Marisa's garden can be represented as a tree with $n$ vertices. She has planted trees at some of the vertices.
She needs to install an irrigation system with $m$ water sprinklers at $m$ vertices. Each second, if a vertex has water, the water flows to its adjacent vertices. Help Marisa find the optimal way to install the sprinklers so that it takes the least amount of time for all vertices with trees to be watered.
### Input
- The first line contains two integers $n$ and $m$.

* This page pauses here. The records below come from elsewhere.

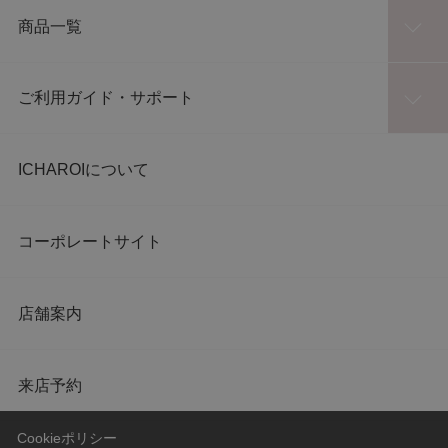
商品一覧
ご利用ガイド・サポート
ICHAROIについて
コーポレートサイト
店舗案内
来店予約
Cookieポリシー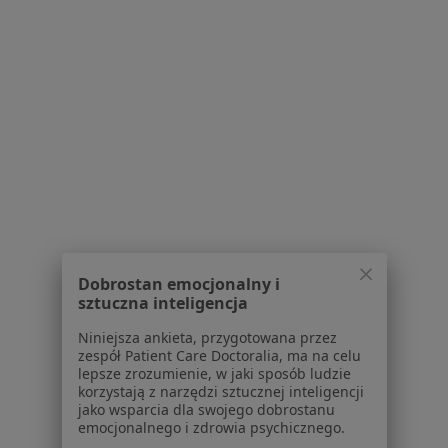
Poproś o wizytę
1
2
3
Powiązane wyszukiwania
W pobliżu Tarnowa
Bóle mięśni w Nowym Sączu
Bóle mięśni w Bochni
Bóle mięśni w Mielcu
Dobrostan emocjonalny i
sztuczna inteligencja
Bóle mięśni w Brzesku
Niniejsza ankieta, przygotowana przez
Bóle mięśni w
zespół Patient Care Doctoralia, ma na celu
lepsze zrozumienie, w jaki sposób ludzie
Więcej (11)
korzystają z narzędzi sztucznej inteligencji
jako wsparcia dla swojego dobrostanu
Więcej w kategorii: W pobliżu Tarnowa
emocjonalnego i zdrowia psychicznego.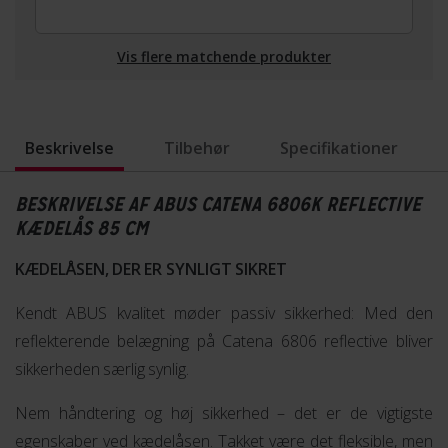
Vis flere matchende produkter
Beskrivelse
Tilbehør
Specifikationer
BESKRIVELSE AF ABUS CATENA 6806K REFLECTIVE
KÆDELÅS 85 CM
KÆDELÅSEN, DER ER SYNLIGT SIKRET
Kendt ABUS kvalitet møder passiv sikkerhed: Med den
reflekterende belægning på Catena 6806 reflective bliver
sikkerheden særlig synlig.
Nem håndtering og høj sikkerhed – det er de vigtigste
egenskaber ved kædelåsen. Takket være det fleksible, men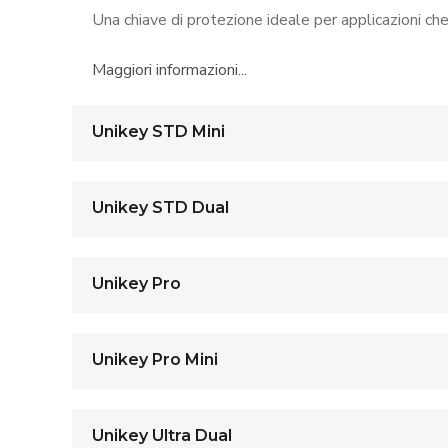
Una chiave di protezione ideale per applicazioni che
Maggiori informazioni...
Unikey STD Mini
Unikey STD Dual
Unikey Pro
Unikey Pro Mini
Unikey Ultra Dual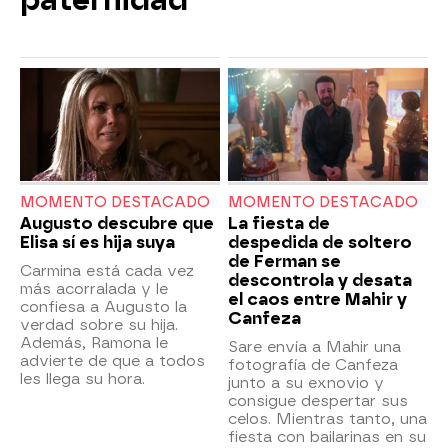
paternidad
MOMENTO DESTACADO
MOMENTO DESTACADO
Augusto descubre que
La fiesta de
Elisa sí es hija suya
despedida de soltero
de Ferman se
Carmina está cada vez
descontrola y desata
más acorralada y le
el caos entre Mahir y
confiesa a Augusto la
Canfeza
verdad sobre su hija.
Además, Ramona le
Sare envía a Mahir una
advierte de que a todos
fotografía de Canfeza
les llega su hora.
junto a su exnovio y
consigue despertar sus
celos. Mientras tanto, una
fiesta con bailarinas en su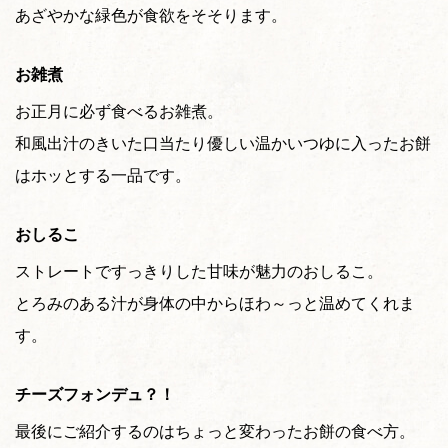
あざやかな緑色が食欲をそそります。
お雑煮
お正月に必ず食べるお雑煮。
和風出汁のきいた口当たり優しい温かいつゆに入ったお餅
はホッとする一品です。
おしるこ
ストレートですっきりした甘味が魅力のおしるこ。
とろみのある汁が身体の中からほわ～っと温めてくれま
す。
チーズフォンデュ？！
最後にご紹介するのはちょっと変わったお餅の食べ方。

- The second line contains $n$ integers, either $0$ or $1$. The $i$-th integer is $1$ if there is a tree at vertex $i$, and $0$ otherwise.
- The next $n-1$ lines each contain two integers $u$ and $v$, indicating that there is an edge between vertex $u$ and vertex $v$.
### Output
- Print a single integer representing the minimum time required for all the trees to be watered.
### Constraints
- $1 \leq m \leq n \leq 3 \times 10^5$.
- $1 \leq u < v \leq n$.
### Example
Input:
```
7 2
1 0 1 1 1 1 0
5 7
1 3
4 5
5 6
2 3
3 4
```
Output:
```
1
```
### Subtasks
- $10\\%$ of the tests have $n \le 10$.
- $40\\%$ of the tests have $n \le 1000$.
- The remaining tests have no additional constraints.